All of the data that follows should be given again exactly, without its images.

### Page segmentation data
* * *
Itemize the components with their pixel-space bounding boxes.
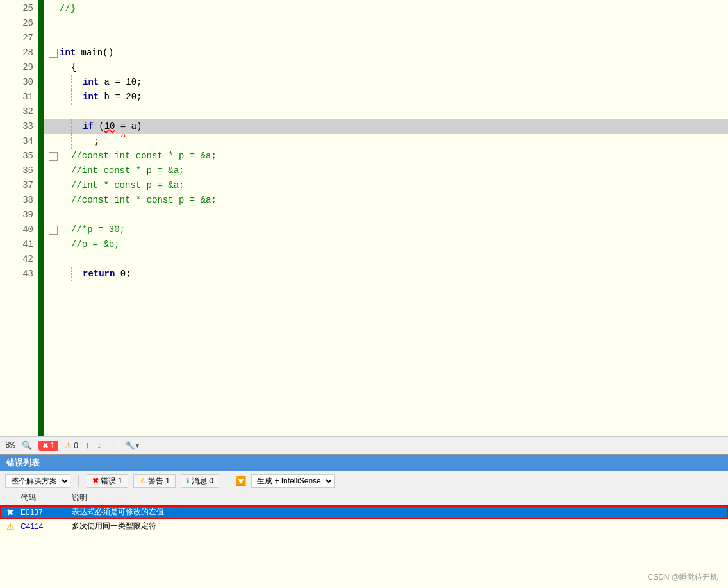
filter-messages-button[interactable]: ℹ 消息 0 [181, 474, 219, 488]
warning-row-icon: ⚠ [3, 521, 18, 532]
filter-errors-button[interactable]: ✖ 错误 1 [87, 474, 128, 488]
col-code-header: 代码 [18, 492, 69, 503]
code-line-41: //p = &b; [44, 237, 728, 252]
code-line-34: ; [44, 134, 728, 149]
code-line-25: //} [44, 1, 728, 16]
filter-message-label: 消息 0 [192, 476, 213, 487]
code-content[interactable]: //} − int main() { [44, 0, 728, 436]
watermark: CSDN @睡觉待开机 [647, 572, 718, 583]
table-row[interactable]: ✖ E0137 表达式必须是可修改的左值 [0, 505, 728, 519]
error-count-badge: ✖ 1 [38, 441, 59, 451]
scope-dropdown[interactable]: 整个解决方案 [5, 474, 70, 488]
code-line-40: − //*p = 30; [44, 223, 728, 237]
zoom-level: 8% [5, 441, 15, 450]
status-settings-icon[interactable]: 🔍 [22, 441, 32, 451]
table-header: 代码 说明 [0, 491, 728, 505]
nav-down-arrow[interactable]: ↓ [96, 441, 101, 451]
filter-error-label: 错误 1 [101, 476, 122, 487]
code-line-36: //int const * p = &a; [44, 164, 728, 178]
warning-description: 多次使用同一类型限定符 [69, 521, 725, 532]
code-line-38: //const int * const p = &a; [44, 193, 728, 208]
col-icon-header [3, 492, 18, 503]
filter-warnings-button[interactable]: ⚠ 警告 1 [133, 474, 176, 488]
code-line-27 [44, 31, 728, 46]
code-line-39 [44, 208, 728, 223]
code-line-35: − //const int const * p = &a; [44, 149, 728, 164]
error-panel-toolbar: 整个解决方案 ✖ 错误 1 ⚠ 警告 1 ℹ 消息 0 🔽 生成 + Intel… [0, 471, 728, 491]
error-panel-title: 错误列表 [6, 458, 40, 467]
message-filter-icon: ℹ [186, 476, 190, 485]
code-line-30: int a = 10; [44, 75, 728, 90]
warning-filter-icon: ⚠ [139, 476, 146, 485]
fold-40[interactable]: − [49, 226, 58, 235]
code-line-31: int b = 20; [44, 90, 728, 105]
status-bar: 8% 🔍 ✖ 1 ⚠ 0 ↑ ↓ | 🔧▾ [0, 436, 728, 454]
error-table[interactable]: 代码 说明 ✖ E0137 表达式必须是可修改的左值 ⚠ C4114 多次使用同… [0, 491, 728, 588]
error-description: 表达式必须是可修改的左值 [69, 507, 725, 517]
error-code: E0137 [18, 508, 69, 517]
warning-code: C4114 [18, 522, 69, 531]
col-desc-header: 说明 [69, 492, 725, 503]
code-line-32 [44, 105, 728, 119]
toolbar-divider-2 [227, 475, 228, 487]
warning-count-badge: ⚠ 0 [65, 441, 78, 450]
filter-warning-label: 警告 1 [148, 476, 170, 487]
intellisense-dropdown: 生成 + IntelliSense [251, 474, 335, 488]
table-row[interactable]: ⚠ C4114 多次使用同一类型限定符 [0, 519, 728, 533]
editor-gutter [38, 0, 44, 436]
fold-28[interactable]: − [49, 49, 58, 58]
error-panel-header: 错误列表 [0, 455, 728, 471]
code-line-37: //int * const p = &a; [44, 178, 728, 193]
code-line-42 [44, 252, 728, 267]
filter-funnel-icon[interactable]: 🔽 [235, 476, 246, 486]
warning-triangle-icon: ⚠ [65, 441, 72, 450]
line-numbers: 25 26 27 28 29 30 31 32 33 34 35 36 37 3… [0, 0, 38, 436]
code-line-26 [44, 16, 728, 31]
warning-count: 0 [74, 441, 78, 450]
code-line-33: if (10 = a) [44, 119, 728, 134]
code-editor[interactable]: 25 26 27 28 29 30 31 32 33 34 35 36 37 3… [0, 0, 728, 436]
error-row-icon: ✖ [3, 507, 18, 517]
error-filter-icon: ✖ [92, 476, 99, 485]
code-line-29: { [44, 60, 728, 75]
error-x-icon: ✖ [42, 441, 49, 450]
build-icon[interactable]: 🔧▾ [125, 441, 140, 451]
error-panel: 错误列表 整个解决方案 ✖ 错误 1 ⚠ 警告 1 ℹ 消息 0 🔽 生 [0, 454, 728, 588]
error-count: 1 [51, 441, 55, 450]
nav-up-arrow[interactable]: ↑ [85, 441, 90, 451]
code-line-43: return 0; [44, 267, 728, 281]
toolbar-divider-1 [78, 475, 79, 487]
code-line-28: − int main() [44, 46, 728, 60]
fold-35[interactable]: − [49, 152, 58, 161]
intellisense-select[interactable]: 生成 + IntelliSense [251, 474, 335, 488]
* * *
### Solution
Itemize the components with their pixel-space bounding boxes.
filter-messages-button[interactable]: ℹ 消息 0 [181, 474, 219, 488]
warning-row-icon: ⚠ [3, 521, 18, 532]
filter-errors-button[interactable]: ✖ 错误 1 [87, 474, 128, 488]
col-code-header: 代码 [18, 492, 69, 503]
code-line-41: //p = &b; [44, 237, 728, 252]
code-line-34: ; [44, 134, 728, 149]
code-line-25: //} [44, 1, 728, 16]
filter-message-label: 消息 0 [192, 476, 213, 487]
code-content[interactable]: //} − int main() { [44, 0, 728, 436]
watermark: CSDN @睡觉待开机 [647, 572, 718, 583]
table-row[interactable]: ✖ E0137 表达式必须是可修改的左值 [0, 505, 728, 519]
error-count-badge: ✖ 1 [38, 441, 59, 451]
scope-dropdown[interactable]: 整个解决方案 [5, 474, 70, 488]
code-line-40: − //*p = 30; [44, 223, 728, 237]
zoom-level: 8% [5, 441, 15, 450]
status-settings-icon[interactable]: 🔍 [22, 441, 32, 451]
table-header: 代码 说明 [0, 491, 728, 505]
nav-down-arrow[interactable]: ↓ [96, 441, 101, 451]
filter-error-label: 错误 1 [101, 476, 122, 487]
code-line-36: //int const * p = &a; [44, 164, 728, 178]
warning-description: 多次使用同一类型限定符 [69, 521, 725, 532]
code-line-38: //const int * const p = &a; [44, 193, 728, 208]
col-icon-header [3, 492, 18, 503]
filter-warnings-button[interactable]: ⚠ 警告 1 [133, 474, 176, 488]
code-line-27 [44, 31, 728, 46]
code-line-39 [44, 208, 728, 223]
code-line-35: − //const int const * p = &a; [44, 149, 728, 164]
error-panel-toolbar: 整个解决方案 ✖ 错误 1 ⚠ 警告 1 ℹ 消息 0 🔽 生成 + Intel… [0, 471, 728, 491]
error-panel-title: 错误列表 [6, 458, 40, 467]
message-filter-icon: ℹ [186, 476, 190, 485]
code-line-30: int a = 10; [44, 75, 728, 90]
warning-filter-icon: ⚠ [139, 476, 146, 485]
fold-40[interactable]: − [49, 226, 58, 235]
code-line-31: int b = 20; [44, 90, 728, 105]
status-bar: 8% 🔍 ✖ 1 ⚠ 0 ↑ ↓ | 🔧▾ [0, 436, 728, 454]
error-table[interactable]: 代码 说明 ✖ E0137 表达式必须是可修改的左值 ⚠ C4114 多次使用同… [0, 491, 728, 588]
error-description: 表达式必须是可修改的左值 [69, 507, 725, 517]
error-code: E0137 [18, 508, 69, 517]
warning-code: C4114 [18, 522, 69, 531]
col-desc-header: 说明 [69, 492, 725, 503]
code-line-32 [44, 105, 728, 119]
toolbar-divider-2 [227, 475, 228, 487]
warning-count-badge: ⚠ 0 [65, 441, 78, 450]
filter-warning-label: 警告 1 [148, 476, 170, 487]
intellisense-dropdown: 生成 + IntelliSense [251, 474, 335, 488]
table-row[interactable]: ⚠ C4114 多次使用同一类型限定符 [0, 519, 728, 533]
editor-gutter [38, 0, 44, 436]
fold-28[interactable]: − [49, 49, 58, 58]
error-panel-header: 错误列表 [0, 455, 728, 471]
code-line-37: //int * const p = &a; [44, 178, 728, 193]
code-line-42 [44, 252, 728, 267]
filter-funnel-icon[interactable]: 🔽 [235, 476, 246, 486]
warning-triangle-icon: ⚠ [65, 441, 72, 450]
line-numbers: 25 26 27 28 29 30 31 32 33 34 35 36 37 3… [0, 0, 38, 436]
code-line-26 [44, 16, 728, 31]
warning-count: 0 [74, 441, 78, 450]
code-line-33: if (10 = a) [44, 119, 728, 134]
code-editor[interactable]: 25 26 27 28 29 30 31 32 33 34 35 36 37 3… [0, 0, 728, 436]
error-row-icon: ✖ [3, 507, 18, 517]
error-filter-icon: ✖ [92, 476, 99, 485]
code-line-29: { [44, 60, 728, 75]
error-x-icon: ✖ [42, 441, 49, 450]
build-icon[interactable]: 🔧▾ [125, 441, 140, 451]
error-panel: 错误列表 整个解决方案 ✖ 错误 1 ⚠ 警告 1 ℹ 消息 0 🔽 生 [0, 454, 728, 588]
error-count: 1 [51, 441, 55, 450]
nav-up-arrow[interactable]: ↑ [85, 441, 90, 451]
code-line-43: return 0; [44, 267, 728, 281]
toolbar-divider-1 [78, 475, 79, 487]
code-line-28: − int main() [44, 46, 728, 60]
fold-35[interactable]: − [49, 152, 58, 161]
intellisense-select[interactable]: 生成 + IntelliSense [251, 474, 335, 488]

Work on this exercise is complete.